The origin of the current surge of unemployment is very different in nature from any of previous recession/depression. It is not driven by economic factors/inefficiencies, etc. It is initiated by governments as a response to a public health event, thus, to a large extent, the current recession is “exogenously” driven.

Q: What labour market scenarios do you anticipate? Unemployment typically rises faster than it falls.

We do have two extreme scenarios. Scenario one, or H0, the economic system will revert back to the original steady state on the other side. Scenario two; H1, the economic system will transit to a new steady state on the other side, hypothetically more remote-access friendly, less physical contact intense. Of course, the reality might not be as extreme as the above two scenarios. Rather, it is more likely to lie somewhere in the middle.

At this point, it is much more sensible to focus on scenario one, H0. Since unemployment is not a “natural” consequence of labor market fundamentals, the unemployed workers will still be productive and demanded once the shutdown interventions are lifted.

Q: If they remain productive, why don’t they simply switch industries?

The unemployed workers might well be better off by working in other industries for the duration of the shutdown. But that will require that

1) workers incur substantial training costs, search costs;

2) firms incur training and search costs as well.

Given the demand is suppressed in most other industries in this short run, it is unclear whether or not these investments 1) and 2) will pay themselves off. Also, it is not obvious these temporary job matches will be efficient.

I think it is much more efficient in the long run if governments can provide some safety net during this temporary period, to keep the human capital and maintain the bonding between firms and workers. After all, it will be very costly for firms to locate qualified workers if they lose them now. Also, if workers are forced into long term unemployment, it will also cost the government, the workers, their families hugely in the long run. These costs will be especially significant if firm-specific/industry-specific human capital is important.

Q: The Australian government thinks that the surge in unemployment will induce workers to acquire and learn new skills or train in new areas. What do you think?

Given I don’t think the current surge in unemployment is a signal of inefficiency in the economy or the matches between firms and workers, I would consider any artificial transition to new industries economically inefficient in the long run. But if there are substantial technology changes made by the firms, they might demand workers with an updated set of skills. This is largely what is happening after GFC in the US. Empirical evidence found that firms that were hit hardest by the recession tend to adopt more automation (Hershbein and Kahn, 2018). In such endogenous downturns, workers might need to be incentivised to update their skills, maybe funded by the firms and government to some extent.

Q: Should we be focusing on opportunities for up-skill amongst the lower income workers?

For workers in the developed economies, the return of up-skilling is mostly in terms of employment, rather than wages.
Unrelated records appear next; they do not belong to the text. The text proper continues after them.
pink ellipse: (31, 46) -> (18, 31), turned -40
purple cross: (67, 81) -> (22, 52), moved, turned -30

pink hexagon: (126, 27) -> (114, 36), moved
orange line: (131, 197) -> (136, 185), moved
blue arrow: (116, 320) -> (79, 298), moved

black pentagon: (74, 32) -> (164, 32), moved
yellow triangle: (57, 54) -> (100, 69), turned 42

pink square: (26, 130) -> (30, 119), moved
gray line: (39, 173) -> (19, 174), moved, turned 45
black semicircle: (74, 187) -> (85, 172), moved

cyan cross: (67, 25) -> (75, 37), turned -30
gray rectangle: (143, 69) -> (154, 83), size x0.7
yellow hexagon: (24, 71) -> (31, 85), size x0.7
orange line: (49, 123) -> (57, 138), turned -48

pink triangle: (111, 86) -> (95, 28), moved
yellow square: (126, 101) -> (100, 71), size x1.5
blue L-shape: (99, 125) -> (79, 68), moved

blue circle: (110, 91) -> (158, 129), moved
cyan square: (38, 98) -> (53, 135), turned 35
This is examined in detail in Beaudry, Green and Sand (2016) both empirically and theoretically.

At this stage I am more worried about the current livelihood of low income workers. I worry about their psychological well being and about their families/children.
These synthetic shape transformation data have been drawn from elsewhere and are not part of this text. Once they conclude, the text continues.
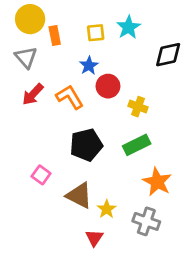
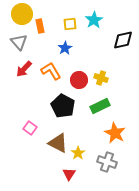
red circle: (108, 86) -> (79, 80), moved
black pentagon: (86, 145) -> (63, 106), turned -30

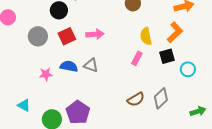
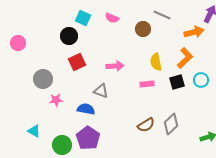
pink arrow: (95, 34) -> (115, 66), moved
gray circle: (38, 36) -> (43, 79), moved
pink rectangle: (137, 58) -> (147, 84), turned 56
blue semicircle: (69, 66) -> (86, 109), moved
cyan circle: (188, 69) -> (201, 80), moved

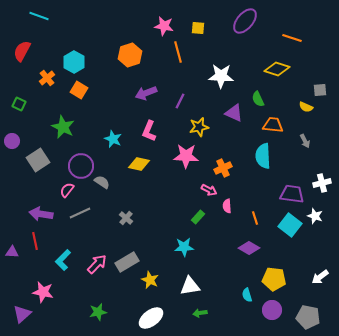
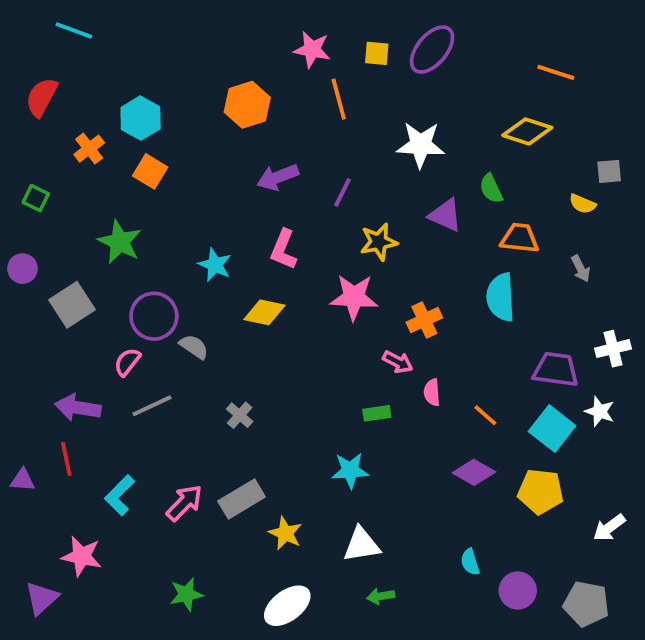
purple ellipse: (245, 21) -> (432, 50), moved
green rectangle: (198, 217) -> (377, 413), turned 40
orange line: (255, 218) -> (485, 415), turned -32
yellow pentagon: (274, 279) -> (541, 491), moved

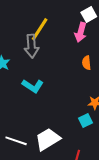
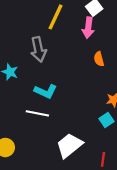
yellow line: (40, 29) -> (55, 17), moved
white line: (16, 141) -> (37, 113), moved

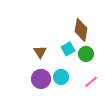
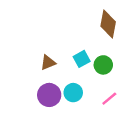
brown diamond: (81, 30) -> (108, 24), moved
brown triangle: (40, 52) -> (48, 63), turned 40

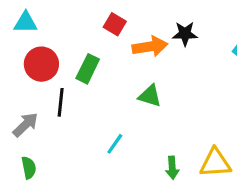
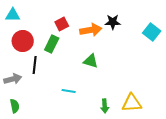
red square: (115, 24) -> (62, 24), moved, turned 32
gray arrow: (26, 125) -> (13, 79), turned 30
cyan line: (115, 144) -> (69, 91), turned 64

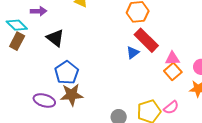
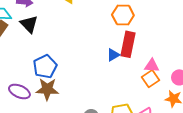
black triangle: (55, 38) -> (29, 24), moved
red rectangle: (146, 40) -> (128, 44), turned 50

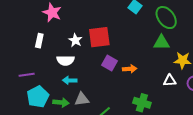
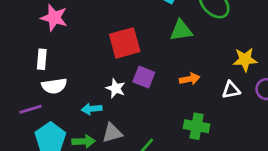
white star: (75, 40) -> (116, 88), moved
green triangle: (161, 43) -> (181, 30), moved
white semicircle: (66, 60) -> (54, 86), moved
orange arrow: (130, 69) -> (190, 79), moved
In the long run, I think there is still substantial return of up-skilling for workers. The return of up-skilling is both in terms of employment and wages. The problem is probably more about liquidity constraints.

References:

Beaudry, Paul, David Green and Ben Sand, 2016, “The Great Reversal in the Demand for Skills and Cognitive Tasks”. Journal of Labor Economics, 34(S1), 2016, 201–245.

Hershbein, Brad, and Lisa B. Kahn. 2018. “Do Recessions Accelerate Routine-Biased Technological Change? Evidence from Vacancy Postings.” American Economic Review, 108 (7): 1737–72.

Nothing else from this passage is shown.